▶ _Work required_: Transcribe the entries exactly; images are not part of the copy.

(Page images and extracted text)
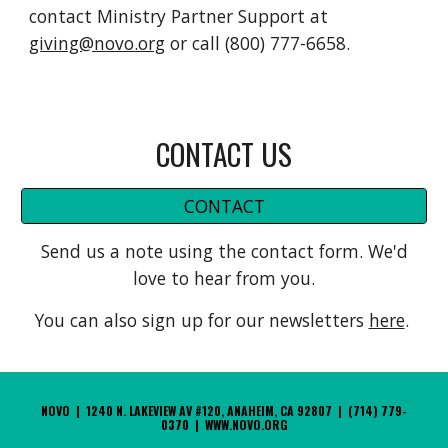
contact Ministry Partner Support at
giving@novo.org
or call (800) 777-6658.
CONTACT US
CONTACT
Send us a note using the contact form. We'd
love to hear from you.
You can also sign up for our newsletters
here
.
NOVO | 1240 N. LAKEVIEW AV #120, ANAHEIM, CA 92807 | (714) 779-
0370 | WWW.NOVO.ORG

▶ _Solution below_:
contact Ministry Partner Support at
giving@novo.org
or call (800) 777-6658.
CONTACT US
CONTACT
Send us a note using the contact form. We'd
love to hear from you.
You can also sign up for our newsletters
here
.
NOVO | 1240 N. LAKEVIEW AV #120, ANAHEIM, CA 92807 | (714) 779-
0370 | WWW.NOVO.ORG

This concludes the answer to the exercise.